Comic books are about more than tales of superheroes and teenage angst, they are also about time. First consider the gutters: slivers of white space that divide the individual panels. It’s here in the limbo land of narrative that the reader’s imagination must take two separate images and transform them into a single idea. We must fill in the gaps, and this process requires a certain kind of absorbed attention. Operation Paperclip is anachronistic, its structure a conceptual tool. Patrick locks time inside the panels, within these lines the narrative of the two boys plays out as it happens, these boxes contain a world. To be outside of the panel borders is to be outside of time; it’s here we find our philosophers, our men of war; the world as it exists in history. These voices of reason offer insights, warnings, they orientate the reader, they remind us what’s at stake. Occasionally this rigid splitting breaks down; at one point our protagonist speaks about his Jewish grandmother, Patrick draws her as Hannah Arendt – the likeness is deliberate but she’s not named in the story, it’s not clear whether we’re supposed to know its her. These strange collisions of imagined history and anecdotal real time storytelling are the moments when things come alive.

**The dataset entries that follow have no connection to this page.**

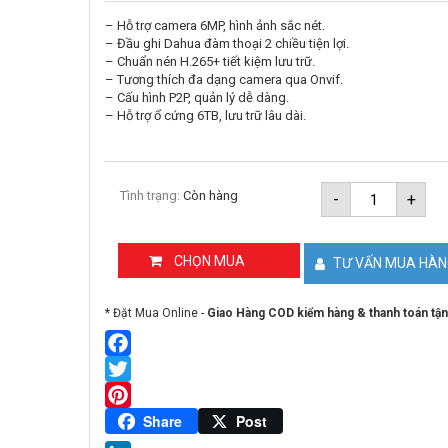
– Hỗ trợ camera 6MP, hình ảnh sắc nét.
– Đầu ghi Dahua đàm thoại 2 chiều tiện lợi.
– Chuẩn nén H.265+ tiết kiệm lưu trữ.
– Tương thích đa dạng camera qua Onvif.
– Cấu hình P2P, quản lý dễ dàng.
– Hỗ trợ ổ cứng 6TB, lưu trữ lâu dài.
Đầu
Tình trạng:
Còn hàng
-
+
ghi
hình
8
kênh
CHỌN MUA
TƯ VẤN MUA HÀ
5in1
DAHUA
DH-
* Đặt Mua Online -
Giao Hàng COD kiểm hàng & thanh toán tận
XVR1B08-
I/T
số
lượng
Facebook
Twitter
Pinterest
Share
Post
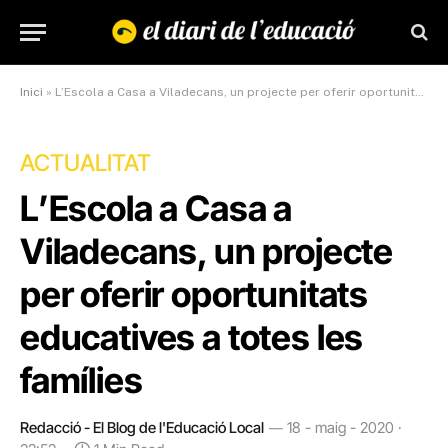
Inici
»
L’Escola a Casa a Viladecans, un projecte per oferir oportunitats educatives a totes les famílies
ACTUALITAT
L’Escola a Casa a
Viladecans, un projecte
per oferir oportunitats
educatives a totes les
famílies
Redacció - El Blog de l'Educació Local
18 - maig - 2020 ·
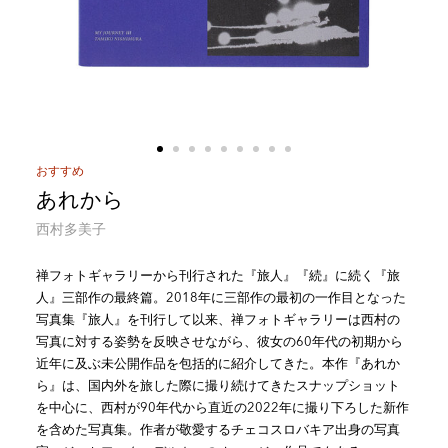
おすすめ
あれから
西村多美子
禅フォトギャラリーから刊行された『旅人』『続』に続く『旅
人』三部作の最終篇。2018年に三部作の最初の一作目となった
写真集『旅人』を刊行して以来、禅フォトギャラリーは西村の
写真に対する姿勢を反映させながら、彼女の60年代の初期から
近年に及ぶ未公開作品を包括的に紹介してきた。本作『あれか
ら』は、国内外を旅した際に撮り続けてきたスナップショット
を中心に、西村が90年代から直近の2022年に撮り下ろした新作
を含めた写真集。作者が敬愛するチェコスロバキア出身の写真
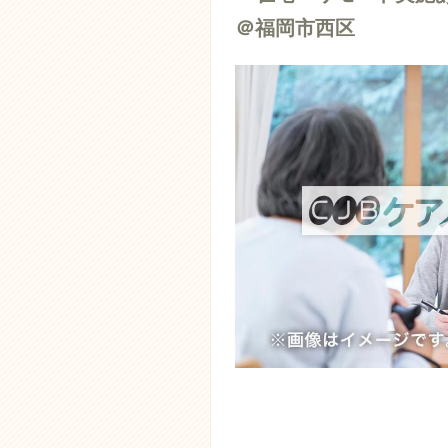
＠福岡市西区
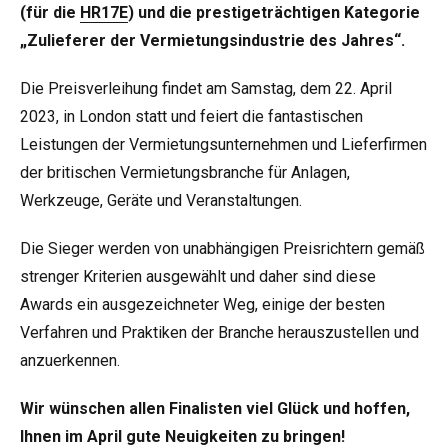
(für die
HR17E
) und die prestigeträchtigen Kategorie
„Zulieferer der Vermietungsindustrie des Jahres“.
Die Preisverleihung findet am Samstag, dem 22. April
2023, in London statt und feiert die fantastischen
Leistungen der Vermietungsunternehmen und Lieferfirmen
der britischen Vermietungsbranche für Anlagen,
Werkzeuge, Geräte und Veranstaltungen.
Die Sieger werden von unabhängigen Preisrichtern gemäß
strenger Kriterien ausgewählt und daher sind diese
Awards ein ausgezeichneter Weg, einige der besten
Verfahren und Praktiken der Branche herauszustellen und
anzuerkennen.
Wir wünschen allen Finalisten viel Glück und hoffen,
Ihnen im April gute Neuigkeiten zu bringen!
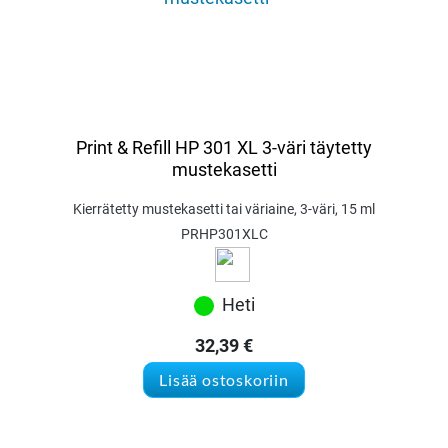
Print & Refill HP 301 XL 3-väri täytetty
mustekasetti
Kierrätetty mustekasetti tai väriaine, 3-väri, 15 ml
PRHP301XLC
Heti
32,39
€
Lisää ostoskoriin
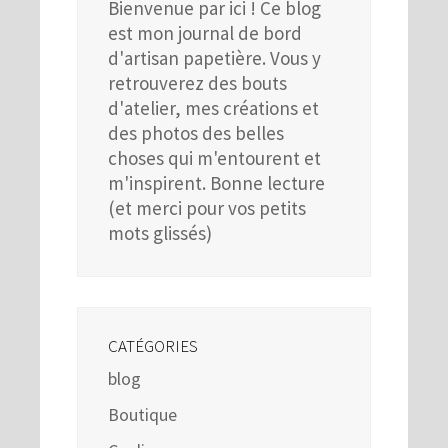
Bienvenue par ici ! Ce blog
est mon journal de bord
d'artisan papetière. Vous y
retrouverez des bouts
d'atelier, mes créations et
des photos des belles
choses qui m'entourent et
m'inspirent. Bonne lecture
(et merci pour vos petits
mots glissés)
CATÉGORIES
blog
Boutique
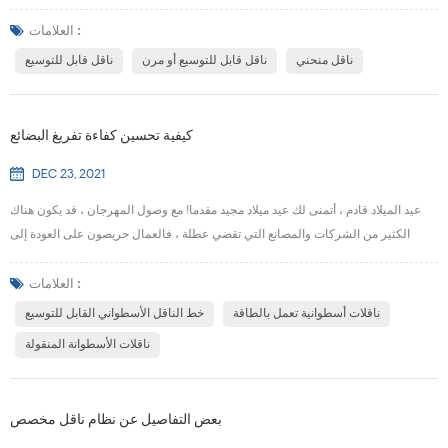
المصانع. لكن هل تعلم أن أحد أفضل القطع وأكثرها مرونة من معدات إنتاجية المستودعات
يُباع بأقل من 1000 دولار؟ المعدات هي ناقل قابل للتوسيع أو مرن . ستراها قيد الاستخدام
العلامات :
في أرصفة التحميل وداخل ممرات التخزين وفي الكثير من الأماكن في معظم
ناقل منحني
ناقل قابل للتوسيع أو مرن
ناقل قابل للتوسيع
المستودعات و...
كيفية تحسين كفاءة تفريغ البضائع
DEC 23, 2021
عيد الميلاد قادم ، أتمنى لك عيد ميلاد مجيد مقدما! مع وصول المهرجان ، قد يكون هناك
الكثير من الشركات والمصانع التي تقضي عطلة ، فالعمال حريصون على العودة إلى
ديارهم ، لكن عددًا كبيرًا من أعمال تحميل وتفريغ حمولة السيارات ، والمناولة اليدوية
البحتة والتفريغ ، تكون صعبة للغاية. إذن ما نوع المعدات التي يمكن أن تساعد في تحسين
العلامات :
كفاءة صناديق التحميل والتفريغ ، مع منصات البضائع؟ اليوم ، أود أن أشارككم تجربت...
ناقلات أسطوانية تعمل بالطاقة
خط الناقل الأسطواني القابل للتوسيع
ناقلات الأسطوانة المنقولة
بعض التفاصيل عن نظام ناقل مخصص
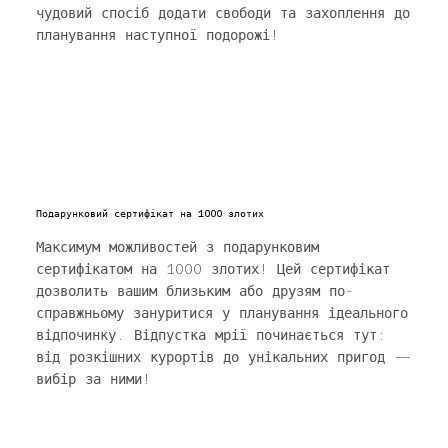
чудовий спосіб додати свободи та захоплення до
планування наступної подорожі!
Подарунковий сертифікат на 1000 злотих
Максимум можливостей з подарунковим
сертифікатом на 1000 злотих! Цей сертифікат
дозволить вашим близьким або друзям по-
справжньому зануритися у планування ідеального
відпочинку. Відпустка мрії починається тут:
від розкішних курортів до унікальних пригод —
вибір за ними!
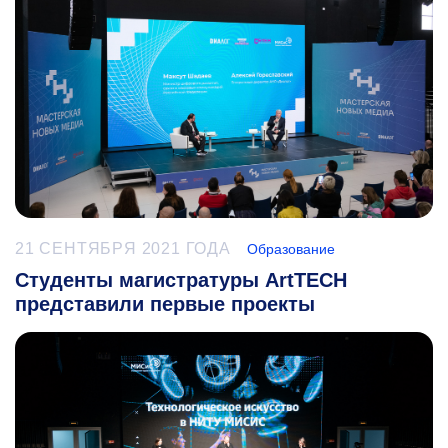
21 СЕНТЯБРЯ 2021 ГОДА
Образование
Студенты магистратуры ArtTECH
представили первые проекты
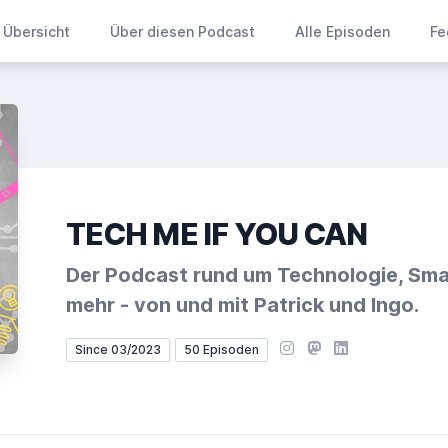
Übersicht
Über diesen Podcast
Alle Episoden
Fe
TECH ME IF YOU CAN
Der Podcast rund um Technologie, Sm
mehr - von und mit Patrick und Ingo.
Instagram
Mastodon
LinkedIn
Since 03/2023
50 Episoden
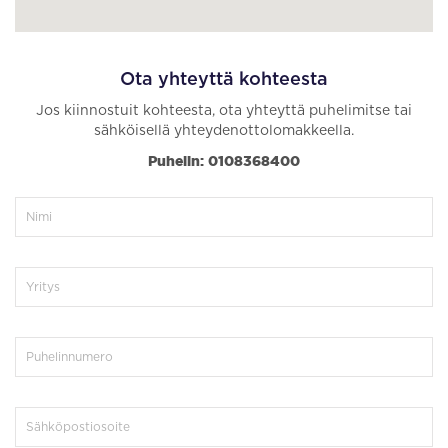
Ota yhteyttä kohteesta
Jos kiinnostuit kohteesta, ota yhteyttä puhelimitse tai
sähköisellä yhteydenottolomakkeella.
Puhelin: 0108368400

Sontag argued that to divide time into past, present and future is to suggest that reality is equally distributed into three parts, when in fact the past is the most real of all. She described artists as ‘memory specialists, professional curators of consciousness’. Patrick looks back to look forward, the comic book allows him to re-evaluate a history that has been and could have been.
You could argue his use of this form contributes to an ongoing ‘institutionalisation of comics’ as explored by Fabrice Stroun in his recent essay for Artforum. However Operation Paperclip is a more awkward mash up of verbi-visual forms. Its anti-authoritarian attitude and persistent confrontation with the past, references the political and aesthetic languages of protest and propaganda. Think of the leaflets, posters and flyers of radical groups: material from a time when paper oceans filled our streets. Patrick’s comic shares an economy of means with this material, their pages are black and white, the writing is by hand. In their anthology BAMN: By Any Means Necessary: Outlaw Manifestos and Ephemera 1965-70, Peter Stansill and David Zane Mairowitz trace the proliferation of these documents to shifts in the display of public discontent: ‘The picket sign dies as a medium: the ‘Alternative Press’ comes to life and spreads across two continents like a contagion.’ They describe the propagators of this material as gypsy-highway-men, prankster gangsters who ‘cover the walls of Paris with graffiti, throw smoke bombs at Dutch royalty, go agro-hunting in London’s East End and wire up fuses beneath police stations in your neighbourhood. They are the werewolves of the future drawing the blood of the past’. These groups have now disbanded, the way we protest has changed. Messages of discontent are voiced and shared via immaterial digital spaces. In the absence of paper oceans, maybe it’s up to the ‘memory specialists’ to co-opt the medium, for artists to attempt to be werewolves and for their books to draw blood too.